Segment Start: INFORMATION PROVIDED
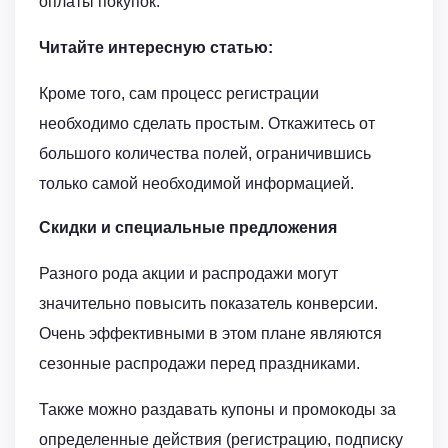
оплаты покупок.
Читайте интересную статью:
Кроме того, сам процесс регистрации
необходимо сделать простым. Откажитесь от
большого количества полей, ограничившись
только самой необходимой информацией.
Скидки и специальные предложения
Разного рода акции и распродажи могут
значительно повысить показатель конверсии.
Очень эффективными в этом плане являются
сезонные распродажи перед праздниками.
Также можно раздавать купоны и промокоды за
определенные действия (регистрацию, подписку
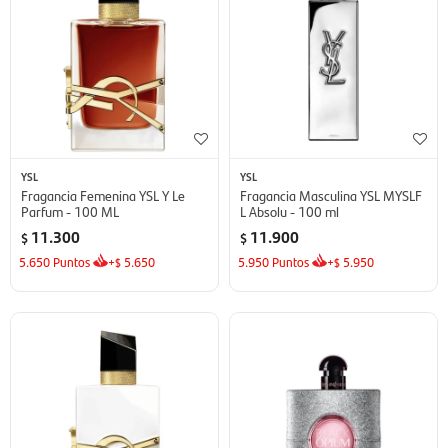
YSL
YSL
Fragancia Femenina YSL Y Le
Fragancia Masculina YSL MYSLF
Parfum - 100 ML
L Absolu - 100 ml
11.300
11.900
$
$
5.650
Puntos
+
5.650
5.950
Puntos
+
5.950
$
$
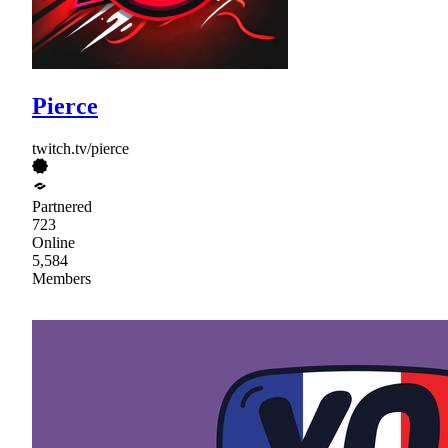
Pierce
twitch.tv/pierce
Partnered
723
Online
5,584
Members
Segment End: INFORMATION PROVIDED
HOW TO COMPLETE THIS TASK: The output must match, line for line, the span from the line containing "Скидки и специальные предложения" through the end of the data, with the pictures removed.

REPLY:
Скидки и специальные предложения
Разного рода акции и распродажи могут
значительно повысить показатель конверсии.
Очень эффективными в этом плане являются
сезонные распродажи перед праздниками.
Также можно раздавать купоны и промокоды за
определенные действия (регистрацию, подписку
YSL
YSL
Fragancia Femenina YSL Y Le
Fragancia Masculina YSL MYSLF
Parfum - 100 ML
L Absolu - 100 ml
11.300
11.900
$
$
5.650
Puntos
+
5.650
5.950
Puntos
+
5.950
$
$
Pierce
twitch.tv/pierce
Partnered
723
Online
5,584
Members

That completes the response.